Поехала сама, одна, теперь уже ничего не боялась, пообвыкла, дорогу изучила: как, куда, где пересадка. Добралась к позднему обеду. На месте застала Юлика и возведённый под крышу гигантского размера дом, сложенный из бруса и ошкуренных брёвен. Четверть дома имела непривычно-полукруглую форму. Стропила возвышались над строением двумя причудливыми зубцами по центру сооружения и сбоку каким-то толстым подстаканником без ручки. Прошивая насквозь деревянный скелет будущего дома, возносились к небу две кирпичные печные трубы, сложенные местным печником на жижинской глине. А бывшая Парашина изба, вернее то, во что она превратилась, но с отдельным входом и под односкатной крышей, будто телка к сосцу коровы, приткнулась сзади к законченному каркасу.

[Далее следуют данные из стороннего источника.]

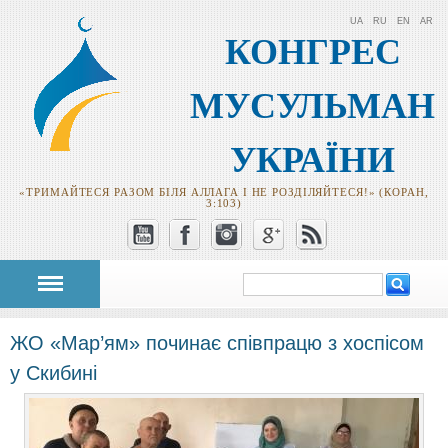
UA
RU
EN
AR
КОНГРЕС
МУСУЛЬМАН
УКРАЇНИ
«ТРИМАЙТЕСЯ РАЗОМ БІЛЯ АЛЛАГА І НЕ РОЗДІЛЯЙТЕСЯ!» (КОРАН,
3:103)
Пошук
Пошукова
форма
ЖО «Мар’ям» починає співпрацю з хоспісом
у Скибині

Мужики разгружали из машины деревянные рамы, листовое железо и радиаторы для разводки печного отопления. Ирод, завидев старуху, бешено завращал хвостом и бросился целоваться. Параша прижала его к себе.
— У-у-у-у, Ирод рода людскова!
Юлик тоже поцеловал бабку. Она спросила:
— А Гвидон-то где? Тута аль нету яво?
— Нету яво, — ответил Юлик, — а ты чего приехала? Соскучилась?

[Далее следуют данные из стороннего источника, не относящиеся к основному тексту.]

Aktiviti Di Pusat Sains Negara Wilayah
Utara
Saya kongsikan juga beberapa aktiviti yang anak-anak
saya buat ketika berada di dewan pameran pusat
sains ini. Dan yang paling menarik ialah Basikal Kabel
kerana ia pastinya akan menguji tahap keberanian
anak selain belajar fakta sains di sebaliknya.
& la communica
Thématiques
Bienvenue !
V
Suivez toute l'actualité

— За пеньсьей. Не принесла Дуня ишшо?
— Нет, не было никого. Жди, Параш. Чаю, может? Сделаешь самовар? Я тоже попью. А когда домой?
— Дамой-та? Да как пеньсью заберу, так и поеду. У мене ж дела тама, хозяйкя ждать будить.
А Юлик в этот момент подумал, что это сказанное ими обоими «домой» прозвучало вполне естественно, и с одной и с другой стороны. Значит, так тому и быть. Прижилась окончательно. И слава богу…
Всё то время после Гвидонова демарша и их последующего разрыва он просидел в Жиже безвылазно. И когда Параша вручила ему Тришкино письмо, ждущее его уже две недели, он чуть не подскочил на месте и тут же смылся в избу. Читать без свидетелей. Заметил, когда распечатывал, что чуть неровно лежит клеевая полоска, и, пока разворачивал лист, подумал, что теоретически нос сунуть могли двое: мать и ГБ. Если мать, то понятно, хотя по обыкновению и противно — не выдержало материнское сердце, тем более в суровых условиях полной неизвестности про то, что натворил наследник. Ладно, не страшно. Чем раньше узнает, тем быстрей свалится с плеч груз. А если ЧК? Вроде отвалили же… Исчезли. Этот… как его… Евгений Сергеич. Уже там вообще не работает. И чего?
Он хмыкнул.
— А зачем я вообще про это думаю? Может, Тришка просто сама криво заклеила и всё! И оно разъехалось, как «Тришкин кафтан».
Хотелось оттянуть сам момент читки письма. Это как любимое пирожное, сначала осмотреть со всех сторон, обнюхать и лизнуть на пробу перед тем, как завести глаза в потолок и откусить.